Content starts

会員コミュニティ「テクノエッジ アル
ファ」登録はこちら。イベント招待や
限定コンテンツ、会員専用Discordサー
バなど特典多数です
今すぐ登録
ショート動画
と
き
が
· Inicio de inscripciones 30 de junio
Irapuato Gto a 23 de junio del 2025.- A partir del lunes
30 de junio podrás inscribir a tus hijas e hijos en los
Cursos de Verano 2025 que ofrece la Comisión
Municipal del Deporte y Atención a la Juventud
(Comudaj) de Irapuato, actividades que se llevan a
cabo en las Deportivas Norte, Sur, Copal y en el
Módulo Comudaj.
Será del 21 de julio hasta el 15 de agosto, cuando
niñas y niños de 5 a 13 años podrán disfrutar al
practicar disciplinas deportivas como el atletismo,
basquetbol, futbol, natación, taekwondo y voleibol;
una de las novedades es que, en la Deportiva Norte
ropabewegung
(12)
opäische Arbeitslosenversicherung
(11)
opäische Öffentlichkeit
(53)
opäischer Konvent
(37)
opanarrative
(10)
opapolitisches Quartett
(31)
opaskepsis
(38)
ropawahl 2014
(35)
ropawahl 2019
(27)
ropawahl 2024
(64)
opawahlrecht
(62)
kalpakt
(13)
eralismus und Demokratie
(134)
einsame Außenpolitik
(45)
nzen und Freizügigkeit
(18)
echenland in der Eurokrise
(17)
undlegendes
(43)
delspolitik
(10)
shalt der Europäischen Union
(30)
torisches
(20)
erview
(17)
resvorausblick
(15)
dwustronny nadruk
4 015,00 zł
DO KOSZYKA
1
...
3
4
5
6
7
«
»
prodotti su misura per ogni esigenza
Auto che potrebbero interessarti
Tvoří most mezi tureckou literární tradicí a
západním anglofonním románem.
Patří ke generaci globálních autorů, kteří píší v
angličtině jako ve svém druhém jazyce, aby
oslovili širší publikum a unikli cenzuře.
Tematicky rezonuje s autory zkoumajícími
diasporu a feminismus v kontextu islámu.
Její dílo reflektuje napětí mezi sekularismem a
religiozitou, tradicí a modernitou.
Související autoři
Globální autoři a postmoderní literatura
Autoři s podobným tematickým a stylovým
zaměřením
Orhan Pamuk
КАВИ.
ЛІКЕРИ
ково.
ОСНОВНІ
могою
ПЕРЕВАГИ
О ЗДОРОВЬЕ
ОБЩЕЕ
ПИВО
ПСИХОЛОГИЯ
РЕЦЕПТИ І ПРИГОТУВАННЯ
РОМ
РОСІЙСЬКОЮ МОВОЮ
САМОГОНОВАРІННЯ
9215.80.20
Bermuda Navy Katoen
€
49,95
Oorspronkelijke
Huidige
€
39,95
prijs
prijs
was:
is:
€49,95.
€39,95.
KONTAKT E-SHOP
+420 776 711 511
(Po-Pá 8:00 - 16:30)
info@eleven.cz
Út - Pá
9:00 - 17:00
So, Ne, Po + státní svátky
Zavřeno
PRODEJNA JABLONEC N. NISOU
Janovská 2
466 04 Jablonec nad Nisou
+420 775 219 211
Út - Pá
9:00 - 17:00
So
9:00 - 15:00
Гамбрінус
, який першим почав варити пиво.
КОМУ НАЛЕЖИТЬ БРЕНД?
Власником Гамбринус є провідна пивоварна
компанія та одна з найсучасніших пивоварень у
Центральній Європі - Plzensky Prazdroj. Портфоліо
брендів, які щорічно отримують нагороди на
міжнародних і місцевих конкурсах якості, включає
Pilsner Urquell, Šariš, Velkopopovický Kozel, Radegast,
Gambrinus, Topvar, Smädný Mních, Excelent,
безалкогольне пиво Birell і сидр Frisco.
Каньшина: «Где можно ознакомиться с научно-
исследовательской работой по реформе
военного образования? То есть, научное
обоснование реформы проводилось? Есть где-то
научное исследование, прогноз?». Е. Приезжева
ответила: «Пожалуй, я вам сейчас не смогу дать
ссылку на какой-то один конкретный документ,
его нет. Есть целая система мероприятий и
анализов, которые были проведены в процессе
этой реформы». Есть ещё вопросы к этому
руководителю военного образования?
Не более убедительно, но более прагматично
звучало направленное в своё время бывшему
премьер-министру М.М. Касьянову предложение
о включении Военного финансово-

Content ends

Task to carry out: Return all of the listing above exactly, leaving nothing out.

Exercise response:
会員コミュニティ「テクノエッジ アル
ファ」登録はこちら。イベント招待や
限定コンテンツ、会員専用Discordサー
バなど特典多数です
今すぐ登録
ショート動画
と
き
が
· Inicio de inscripciones 30 de junio
Irapuato Gto a 23 de junio del 2025.- A partir del lunes
30 de junio podrás inscribir a tus hijas e hijos en los
Cursos de Verano 2025 que ofrece la Comisión
Municipal del Deporte y Atención a la Juventud
(Comudaj) de Irapuato, actividades que se llevan a
cabo en las Deportivas Norte, Sur, Copal y en el
Módulo Comudaj.
Será del 21 de julio hasta el 15 de agosto, cuando
niñas y niños de 5 a 13 años podrán disfrutar al
practicar disciplinas deportivas como el atletismo,
basquetbol, futbol, natación, taekwondo y voleibol;
una de las novedades es que, en la Deportiva Norte
ropabewegung
(12)
opäische Arbeitslosenversicherung
(11)
opäische Öffentlichkeit
(53)
opäischer Konvent
(37)
opanarrative
(10)
opapolitisches Quartett
(31)
opaskepsis
(38)
ropawahl 2014
(35)
ropawahl 2019
(27)
ropawahl 2024
(64)
opawahlrecht
(62)
kalpakt
(13)
eralismus und Demokratie
(134)
einsame Außenpolitik
(45)
nzen und Freizügigkeit
(18)
echenland in der Eurokrise
(17)
undlegendes
(43)
delspolitik
(10)
shalt der Europäischen Union
(30)
torisches
(20)
erview
(17)
resvorausblick
(15)
dwustronny nadruk
4 015,00 zł
DO KOSZYKA
1
...
3
4
5
6
7
«
»
prodotti su misura per ogni esigenza
Auto che potrebbero interessarti
Tvoří most mezi tureckou literární tradicí a
západním anglofonním románem.
Patří ke generaci globálních autorů, kteří píší v
angličtině jako ve svém druhém jazyce, aby
oslovili širší publikum a unikli cenzuře.
Tematicky rezonuje s autory zkoumajícími
diasporu a feminismus v kontextu islámu.
Její dílo reflektuje napětí mezi sekularismem a
religiozitou, tradicí a modernitou.
Související autoři
Globální autoři a postmoderní literatura
Autoři s podobným tematickým a stylovým
zaměřením
Orhan Pamuk
КАВИ.
ЛІКЕРИ
ково.
ОСНОВНІ
могою
ПЕРЕВАГИ
О ЗДОРОВЬЕ
ОБЩЕЕ
ПИВО
ПСИХОЛОГИЯ
РЕЦЕПТИ І ПРИГОТУВАННЯ
РОМ
РОСІЙСЬКОЮ МОВОЮ
САМОГОНОВАРІННЯ
9215.80.20
Bermuda Navy Katoen
€
49,95
Oorspronkelijke
Huidige
€
39,95
prijs
prijs
was:
is:
€49,95.
€39,95.
KONTAKT E-SHOP
+420 776 711 511
(Po-Pá 8:00 - 16:30)
info@eleven.cz
Út - Pá
9:00 - 17:00
So, Ne, Po + státní svátky
Zavřeno
PRODEJNA JABLONEC N. NISOU
Janovská 2
466 04 Jablonec nad Nisou
+420 775 219 211
Út - Pá
9:00 - 17:00
So
9:00 - 15:00
Гамбрінус
, який першим почав варити пиво.
КОМУ НАЛЕЖИТЬ БРЕНД?
Власником Гамбринус є провідна пивоварна
компанія та одна з найсучасніших пивоварень у
Центральній Європі - Plzensky Prazdroj. Портфоліо
брендів, які щорічно отримують нагороди на
міжнародних і місцевих конкурсах якості, включає
Pilsner Urquell, Šariš, Velkopopovický Kozel, Radegast,
Gambrinus, Topvar, Smädný Mních, Excelent,
безалкогольне пиво Birell і сидр Frisco.
Каньшина: «Где можно ознакомиться с научно-
исследовательской работой по реформе
военного образования? То есть, научное
обоснование реформы проводилось? Есть где-то
научное исследование, прогноз?». Е. Приезжева
ответила: «Пожалуй, я вам сейчас не смогу дать
ссылку на какой-то один конкретный документ,
его нет. Есть целая система мероприятий и
анализов, которые были проведены в процессе
этой реформы». Есть ещё вопросы к этому
руководителю военного образования?
Не более убедительно, но более прагматично
звучало направленное в своё время бывшему
премьер-министру М.М. Касьянову предложение
о включении Военного финансово-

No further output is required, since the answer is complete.